“What does that even mean?” she asks.
She thinks about it for a second as we finish up our phone interview, conducted while she rides in a van headed to Portland.
“When someone says you’re a ‘Guitar This’ or a ‘Guitar Warrior Princess,’ ” the 31-year-old Georgia native says, “it means that someone had something nice to say and didn’t really know how to say it. I take it as a compliment and walk away from it.
“There have been lots of wonderful things said about me that I truly appreciate and don’t take for granted,” she adds. “However, it’s not easy to do this, to play guitar. Guitar involves more effort — even on a more philosophical level — than the instant accessibility of a drum stick on a cymbal or a finger on a piano key. (To play guitar you have) to commit a little bit more.”

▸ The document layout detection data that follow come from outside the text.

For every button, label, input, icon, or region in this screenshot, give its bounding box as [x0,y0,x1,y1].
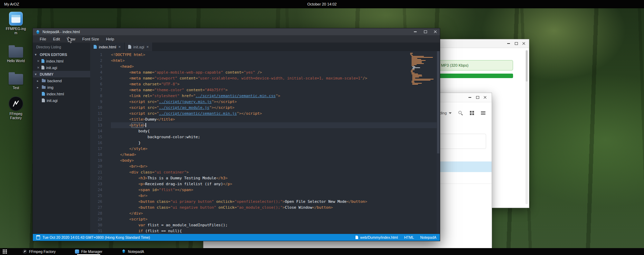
maximize-icon[interactable] [474,93,481,102]
code-line[interactable]: body{ [111,128,440,134]
code-line[interactable]: <button class="ui primary button" onclic… [111,199,440,205]
menu-file[interactable]: File [36,37,50,41]
code-line[interactable]: <script src="../script/jquery.min.js"></… [111,99,440,105]
editor-scrollbar[interactable] [437,51,440,234]
maximize-icon[interactable] [512,39,520,48]
apps-grid-icon [3,249,7,254]
code-line[interactable]: <style> [111,122,440,128]
start-menu-label[interactable]: My ArOZ [0,2,19,6]
code-line[interactable]: <script src="../script/semantic/semantic… [111,111,440,116]
ffmpeg-icon [9,97,23,111]
close-icon[interactable] [432,28,439,35]
icon-label: Hello World [4,59,28,63]
sidebar-item-index-html[interactable]: ✕index.html [33,58,90,64]
menu-font-size[interactable]: Font Size [79,37,103,41]
taskbar-item-file-manager[interactable]: File Manager [75,248,102,255]
code-line[interactable]: <meta name="apple-mobile-web-app-capable… [111,69,440,75]
code-line[interactable]: background-color:white; [111,134,440,140]
desktop-icon-ffmpeg-factory[interactable]: FFmpeg Factory [4,97,28,120]
line-number: 26 [90,199,102,205]
line-number: 18 [90,152,102,158]
code-line[interactable]: <script> [111,216,440,222]
close-icon[interactable]: ✕ [146,45,149,49]
taskbar-item-notepada[interactable]: NotepadA [122,248,144,255]
start-button[interactable] [0,248,10,255]
status-datetime: Tue Oct 20 2020 14:01:43 GMT+0800 (Hong … [42,235,150,239]
desktop-icon-hello-world[interactable]: Hello World [4,44,28,63]
close-icon[interactable]: ✕ [118,45,121,49]
close-icon[interactable] [481,93,489,102]
code-line[interactable]: <meta name="viewport" content="user-scal… [111,75,440,81]
html-file-icon [42,92,45,96]
sidebar-item-backend[interactable]: ▸backend [33,77,90,84]
line-number: 28 [90,210,102,216]
status-bar: Tue Oct 20 2020 14:01:43 GMT+0800 (Hong … [33,234,440,241]
sidebar-section-open-editors[interactable]: ▾OPEN EDITORS [33,51,90,58]
ffmpeg-icon [23,249,27,254]
code-line[interactable]: <div class="ui container"> [111,169,440,175]
minimize-icon[interactable] [466,93,474,102]
code-line[interactable]: <head> [111,64,440,69]
status-language[interactable]: HTML [404,235,414,239]
code-line[interactable]: } [111,140,440,146]
code-line[interactable]: </div> [111,210,440,216]
code-line[interactable]: <br> [111,193,440,199]
code-line[interactable]: <meta name="theme-color" content="#4b75f… [111,87,440,93]
maximize-icon[interactable] [422,28,429,35]
line-number: 16 [90,140,102,146]
tab-index-html[interactable]: index.html✕ [90,42,125,51]
code-line[interactable]: if (flist == null){ [111,228,440,234]
code-line[interactable]: <script src="../script/ao_module.js"></s… [111,105,440,111]
code-line[interactable]: var flist = ao_module_loadInputFiles(); [111,222,440,228]
scrollbar[interactable] [525,50,528,204]
minimap[interactable] [410,53,436,85]
minimize-icon[interactable] [411,28,419,35]
tab-init-agi[interactable]: init.agi✕ [125,42,153,51]
item-label: index.html [46,59,64,63]
item-label: index.html [47,92,64,96]
menu-view[interactable]: View [63,37,79,41]
code-editor[interactable]: 1234567891011121314151617181920212223242… [90,51,440,234]
close-icon[interactable]: ✕ [37,59,40,63]
sidebar-item-init-agi[interactable]: ✕init.agi [33,64,90,71]
window-title: NotepadA - index.html [42,30,80,34]
code-line[interactable]: </style> [111,146,440,152]
code-line[interactable]: <html> [111,58,440,64]
code-line[interactable]: <h3>This is a Dummy Testing Module</h3> [111,175,440,181]
close-icon[interactable] [520,39,528,48]
line-number: 20 [90,163,102,169]
code-lines[interactable]: <!DOCTYPE html><html> <head> <meta name=… [106,51,440,234]
line-number: 14 [90,128,102,134]
close-icon[interactable]: ✕ [37,66,40,69]
code-line[interactable]: <br><br> [111,163,440,169]
taskbar-item-ffmpeg-factory[interactable]: FFmpeg Factory [23,248,56,255]
code-line[interactable]: </head> [111,152,440,158]
code-line[interactable]: <button class="ui negative button" onCli… [111,205,440,210]
sidebar-section-dummy[interactable]: ▾DUMMY [33,71,90,77]
desktop-icon-ffmpeg-ing-m[interactable]: FFMPEG-ing m [4,12,28,35]
notepada-titlebar[interactable]: NotepadA - index.html [33,28,440,35]
code-line[interactable]: <meta charset="UTF-8"> [111,81,440,87]
sidebar-item-index-html[interactable]: index.html [33,91,90,97]
code-line[interactable]: <title>Dummy</title> [111,116,440,122]
file-manager-icon [75,249,79,254]
menu-help[interactable]: Help [103,37,118,41]
search-icon[interactable] [458,111,463,115]
sidebar-item-img[interactable]: ▸img [33,84,90,91]
grid-view-icon[interactable] [470,111,474,115]
code-line[interactable]: <body> [111,158,440,163]
list-view-icon[interactable] [481,111,485,115]
code-line[interactable]: <span id="flist"></span> [111,187,440,193]
minimize-icon[interactable] [505,39,512,48]
code-line[interactable]: <!DOCTYPE html> [111,52,440,58]
status-filepath: web/Dummy/index.html [360,235,398,239]
section-label: OPEN EDITORS [40,53,67,57]
desktop-icon-test[interactable]: Test [4,71,28,90]
code-line[interactable]: <p>Received drag-in filelist (if any)</p… [111,181,440,187]
menu-edit[interactable]: Edit [50,37,64,41]
status-file: web/Dummy/index.html [356,235,398,239]
line-number: 5 [90,75,102,81]
code-line[interactable]: <link rel="stylesheet" href="../script/s… [111,93,440,99]
notepada-window[interactable]: NotepadA - index.html FileEditViewFont S… [32,28,440,241]
sidebar-item-init-agi[interactable]: init.agi [33,97,90,104]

“Committed” is probably the best word to describe King. She hit the scene in 2001 as an experimental guitarist and has since released a steady stream of records layered more often than not with circular, echo-filled riffs, lines that ebb and flow with counter-rhythmic harmonies and atmospheres. They’re Indie Rock-lite compositions piercing the clouds, touching the sun and riding the rays of sunlight back to King’s personal life, equal parts bright and gloomy.
Just listen to Junior, her latest record. As we chat about it, she doesn’t hide the fact that album-closer “Sunnyside” chronicles a relationship gone out of tune. It’s one of a few tracks where King pairs her breathy vocals with her six/seven-string stylings, singing, “I wanted to be tangled up/In someone long and blonde/So honest, in my belief/That nothing would go wrong.”
“The narrator is me and everything that (happens in the song) is really true,” King says.
“Even the wiener dog is true.”
You can call King “cinematic,” too. She was a stand-in for lead character Evan Taylor in the 2007 film August Rush, about a boy with an innate skill for music. Those are her hands dancing (and sometime slam-dancing) across his guitar fretboard. It’s one of many accomplishments for King, who also worked with Pearl Jam’s Eddie Vedder on the Into the Wild soundtrack.
With all of her accomplishments, she has started combating another label — “the girl who taps on the guitar,” referring to her two-handed “tapping” technique.
“Right now I’m learning more about myself, about my body, about what I can do and what I can’t,” she says. “Guitar was popularized in the 20th century and there is so much language in the guitar that you can learn it for the rest of your life and you’ll never learn half the styles that are out there. It’s a beautiful thing.”
On this spring’s solo tour, she considers herself a student again.
“It’s a discipline, I suppose,” she says, pausing to muse the idea. “You limit yourself to this one instrument and then you open up as many things as you can with it, but there are many sounds you hear that you can’t create.”
On any given night of the tour, you’ll find King noodling around with her “sea of ghitarz,” which includes a harp guitar, seven-string fanned fret guitar and her prized “freak,” an Ovation six-string. Which is her favorite?
“Actually, I think the seven-string,” she says, laughing. “The frets aren’t up and down; they slant and they change.”
The guitar’s setup makes for some interesting onstage moments, she says.
“Think of it in ergonomic terms — at the bottom of the neck, your left hand is pointed away from you, then, as you move your hand up, your hand and wrist position become vertical,” she says. “And then when you (move) toward the body of the guitar, your hand is pointed to the body and the frets spread out in a fan pattern. It just looks crazy. I look down and I get vertigo, almost.”
King likes to experiment with funky guitars like the seven-string, even if she screws up live. She likes to be transparent in her stagecraft and never shies from experimenting onstage.
“It’s better for me and it’s better for the audience if I try and really push myself,” King says. “If I get up there and I really don’t know how to play harp guitar, well, I’m just going to figure it out. The only way to do that is to go on the road with it.
“It’s not really going backwards for me,” she adds. “You have to throw out all of what you know as a guitar player when you play these.”